Every line from the one with "Literatura piękna" up to and including the one with "tu ubicación o" is to be output exactly as it appears below; pictures are not.

--

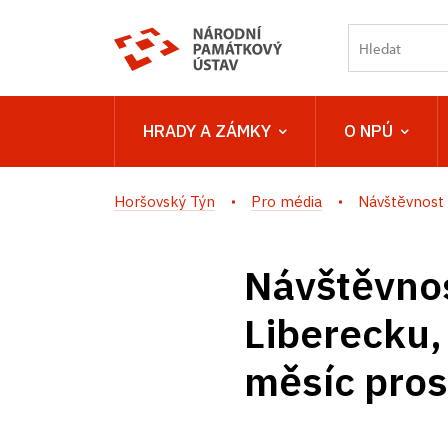
HRADY A ZÁMKY
O NPÚ
Horšovský Týn
Pro média
Návštěvnost 
Návštěvnos
Liberecku,
měsíc pro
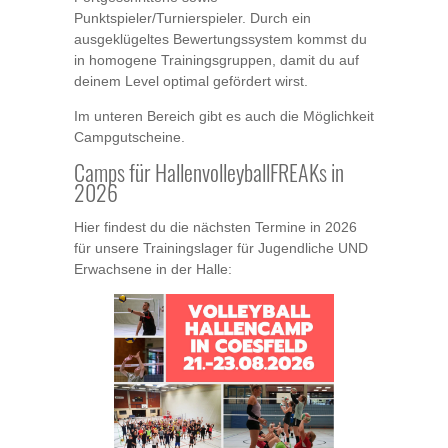
Punktspieler/Turnierspieler. Durch ein
ausgeklügeltes Bewertungssystem kommst du
in homogene Trainingsgruppen, damit du auf
deinem Level optimal gefördert wirst.
Im unteren Bereich gibt es auch die Möglichkeit
Campgutscheine.
Camps für HallenvolleyballFREAKs in
2026
Hier findest du die nächsten Termine in 2026
für unsere Trainingslager für Jugendliche UND
Erwachsene in der Halle:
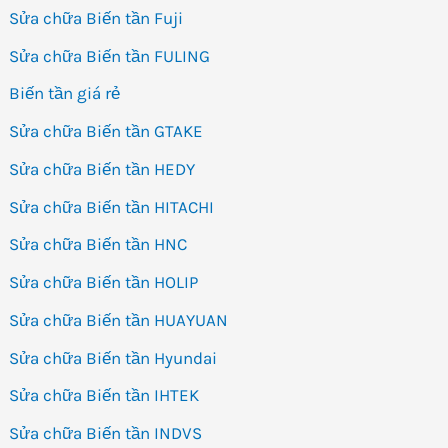
Sửa chữa Biến tần Fuji
Sửa chữa Biến tần FULING
Biến tần giá rẻ
Sửa chữa Biến tần GTAKE
Sửa chữa Biến tần HEDY
Sửa chữa Biến tần HITACHI
Sửa chữa Biến tần HNC
Sửa chữa Biến tần HOLIP
Sửa chữa Biến tần HUAYUAN
Sửa chữa Biến tần Hyundai
Sửa chữa Biến tần IHTEK
Sửa chữa Biến tần INDVS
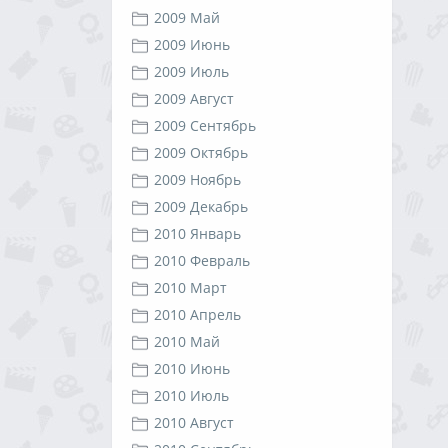
2009 Май
2009 Июнь
2009 Июль
2009 Август
2009 Сентябрь
2009 Октябрь
2009 Ноябрь
2009 Декабрь
2010 Январь
2010 Февраль
2010 Март
2010 Апрель
2010 Май
2010 Июнь
2010 Июль
2010 Август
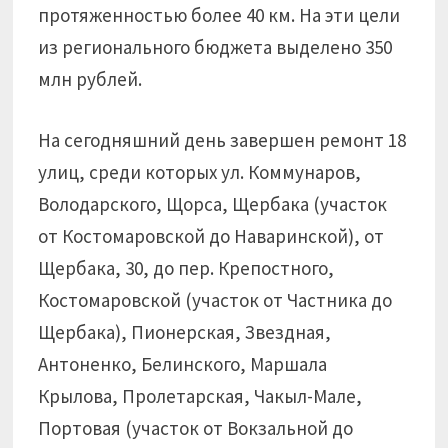
протяженностью более 40 км. На эти цели
из регионального бюджета выделено 350
млн рублей.
На сегодняшний день завершен ремонт 18
улиц, среди которых ул. Коммунаров,
Володарского, Щорса, Щербака (участок
от Костомаровской до Наваринской), от
Щербака, 30, до пер. Крепостного,
Костомаровской (участок от Частника до
Щербака), Пионерская, Звездная,
Антоненко, Белинского, Маршала
Крылова, Пролетарская, Чакыл-Мале,
Портовая (участок от Вокзальной до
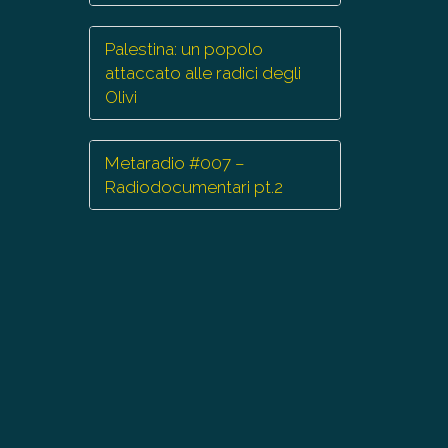
Palestina: un popolo
attaccato alle radici degli
Olivi
Metaradio #007 –
Radiodocumentari pt.2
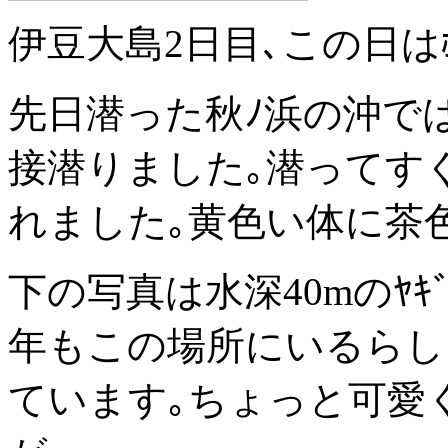
伊豆大島2日目､この日はﾎ
先日潜った秋ﾉ浜の沖ではｳ
接潜りました｡潜ってすぐに
れました｡黄色い体に茶
下の写真は水深40mのﾔｷﾞ
年もこの場所にいるらしく
ています｡ちょっと可愛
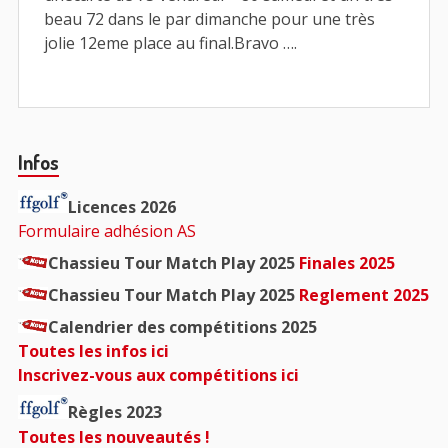
beau 72 dans le par dimanche pour une très
jolie 12eme place au final.Bravo ….
Barre
Infos
principale
Licences 2026
Formulaire adhésion AS
Chassieu Tour Match Play 2025
Finales 2025
Chassieu Tour Match Play 2025
Reglement 2025
Calendrier des compétitions 2025
Toutes les infos ici
Inscrivez-vous aux compétitions ici
Règles 2023
Toutes les nouveautés !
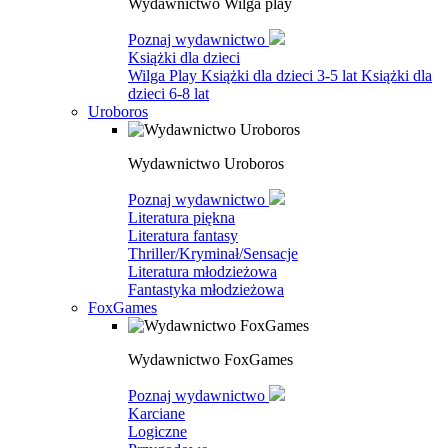
Wydawnictwo Wilga play
Poznaj wydawnictwo
Książki dla dzieci
Wilga Play
Książki dla dzieci 3-5 lat
Książki dla
dzieci 6-8 lat
Uroboros
Wydawnictwo Uroboros
Poznaj wydawnictwo
Literatura piękna
Literatura fantasy
Thriller/Kryminał/Sensacje
Literatura młodzieżowa
Fantastyka młodzieżowa
FoxGames
Wydawnictwo FoxGames
Poznaj wydawnictwo
Karciane
Logiczne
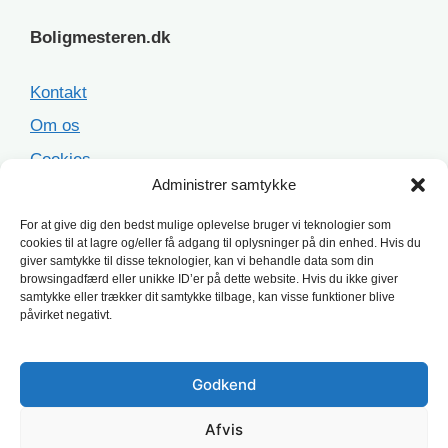
Boligmesteren.dk
Kontakt
Om os
Cookies
Administrer samtykke
Sitemap
For at give dig den bedst mulige oplevelse bruger vi teknologier som
cookies til at lagre og/eller få adgang til oplysninger på din enhed. Hvis du
Populære opgaver
giver samtykke til disse teknologier, kan vi behandle data som din
browsingadfærd eller unikke ID’er på dette website. Hvis du ikke giver
samtykke eller trækker dit samtykke tilbage, kan visse funktioner blive
Facaderenovering
påvirket negativt.
Ståltag
Asbesttag
Godkend
Terrasse
Afvis
Tagrenovering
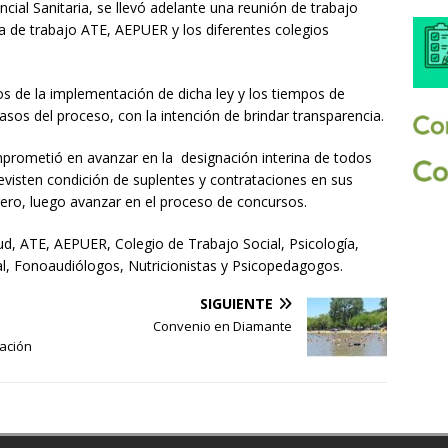
ncial Sanitaria, se llevó adelante una reunión de trabajo
sa de trabajo ATE, AEPUER y los diferentes colegios
s de la implementación de dicha ley y los tiempos de
asos del proceso, con la intención de brindar transparencia.
omprometió en avanzar en la designación interina de todos
revisten condición de suplentes y contrataciones en sus
ero, luego avanzar en el proceso de concursos.
lud, ATE, AEPUER, Colegio de Trabajo Social, Psicología,
al, Fonoaudiólogos, Nutricionistas y Psicopedagogos.
SIGUIENTE
Convenio en Diamante
cación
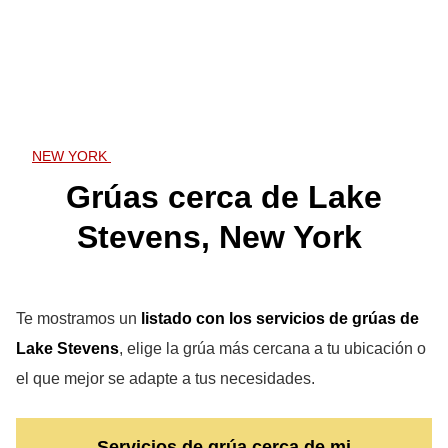
NEW YORK
Grúas cerca de Lake
Stevens, New York
Te mostramos un
listado con los servicios de grúas de
Lake Stevens
, elige la grúa más cercana a tu ubicación o
el que mejor se adapte a tus necesidades.
Servicios de grúa cerca de mi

--

RESPONSE BOX:
Literatura piękna
Literatura fantasy
Thriller/Kryminał/Sensacje
Literatura młodzieżowa
Fantastyka młodzieżowa
FoxGames
Wydawnictwo FoxGames
Poznaj wydawnictwo
Karciane
Logiczne
Boligmesteren.dk
Kontakt
Om os
Cookies
Administrer samtykke
Sitemap
For at give dig den bedst mulige oplevelse bruger vi teknologier som
cookies til at lagre og/eller få adgang til oplysninger på din enhed. Hvis du
Populære opgaver
giver samtykke til disse teknologier, kan vi behandle data som din
browsingadfærd eller unikke ID’er på dette website. Hvis du ikke giver
samtykke eller trækker dit samtykke tilbage, kan visse funktioner blive
Facaderenovering
påvirket negativt.
Ståltag
Asbesttag
Godkend
Terrasse
Afvis
Tagrenovering
ncial Sanitaria, se llevó adelante una reunión de trabajo
sa de trabajo ATE, AEPUER y los diferentes colegios
s de la implementación de dicha ley y los tiempos de
asos del proceso, con la intención de brindar transparencia.
omprometió en avanzar en la designación interina de todos
revisten condición de suplentes y contrataciones en sus
ero, luego avanzar en el proceso de concursos.
lud, ATE, AEPUER, Colegio de Trabajo Social, Psicología,
al, Fonoaudiólogos, Nutricionistas y Psicopedagogos.
SIGUIENTE
Convenio en Diamante
cación
NEW YORK
Grúas cerca de Lake
Stevens, New York
Te mostramos un
listado con los servicios de grúas de
Lake Stevens
, elige la grúa más cercana a tu ubicación o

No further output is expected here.